> _What the task requires_
Reproduce all of the data that follows, character for character.

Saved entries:
◇ ◇ ◇ ◇ ◇ ◇ ◇
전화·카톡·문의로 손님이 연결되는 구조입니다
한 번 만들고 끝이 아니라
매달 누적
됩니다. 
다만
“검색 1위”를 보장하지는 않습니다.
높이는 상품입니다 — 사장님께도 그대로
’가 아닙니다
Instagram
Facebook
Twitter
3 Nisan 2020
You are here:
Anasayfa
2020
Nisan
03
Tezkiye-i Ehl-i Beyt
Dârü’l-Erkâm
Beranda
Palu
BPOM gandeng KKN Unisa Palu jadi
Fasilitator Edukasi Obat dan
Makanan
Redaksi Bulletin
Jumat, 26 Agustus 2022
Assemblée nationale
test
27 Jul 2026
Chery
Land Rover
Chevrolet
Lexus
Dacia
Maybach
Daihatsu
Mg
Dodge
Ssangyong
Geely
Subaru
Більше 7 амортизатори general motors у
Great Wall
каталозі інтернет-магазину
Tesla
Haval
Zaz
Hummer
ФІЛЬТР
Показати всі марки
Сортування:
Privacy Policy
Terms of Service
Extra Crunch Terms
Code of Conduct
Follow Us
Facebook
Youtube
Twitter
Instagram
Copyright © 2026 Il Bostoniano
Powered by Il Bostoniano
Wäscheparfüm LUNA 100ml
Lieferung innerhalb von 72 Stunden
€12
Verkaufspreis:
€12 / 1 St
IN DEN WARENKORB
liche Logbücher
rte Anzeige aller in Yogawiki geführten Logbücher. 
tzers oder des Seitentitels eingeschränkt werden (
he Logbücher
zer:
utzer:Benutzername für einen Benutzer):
◇ ◇ ◇ ◇ ◇ ◇ ◇
> _Exercise response_
전화·카톡·문의로 손님이 연결되는 구조입니다
한 번 만들고 끝이 아니라
매달 누적
됩니다. 
다만
“검색 1위”를 보장하지는 않습니다.
높이는 상품입니다 — 사장님께도 그대로
’가 아닙니다
Instagram
Facebook
Twitter
3 Nisan 2020
You are here:
Anasayfa
2020
Nisan
03
Tezkiye-i Ehl-i Beyt
Dârü’l-Erkâm
Beranda
Palu
BPOM gandeng KKN Unisa Palu jadi
Fasilitator Edukasi Obat dan
Makanan
Redaksi Bulletin
Jumat, 26 Agustus 2022
Assemblée nationale
test
27 Jul 2026
Chery
Land Rover
Chevrolet
Lexus
Dacia
Maybach
Daihatsu
Mg
Dodge
Ssangyong
Geely
Subaru
Більше 7 амортизатори general motors у
Great Wall
каталозі інтернет-магазину
Tesla
Haval
Zaz
Hummer
ФІЛЬТР
Показати всі марки
Сортування:
Privacy Policy
Terms of Service
Extra Crunch Terms
Code of Conduct
Follow Us
Facebook
Youtube
Twitter
Instagram
Copyright © 2026 Il Bostoniano
Powered by Il Bostoniano
Wäscheparfüm LUNA 100ml
Lieferung innerhalb von 72 Stunden
€12
Verkaufspreis:
€12 / 1 St
IN DEN WARENKORB
liche Logbücher
rte Anzeige aller in Yogawiki geführten Logbücher. 
tzers oder des Seitentitels eingeschränkt werden (
he Logbücher
zer:
utzer:Benutzername für einen Benutzer):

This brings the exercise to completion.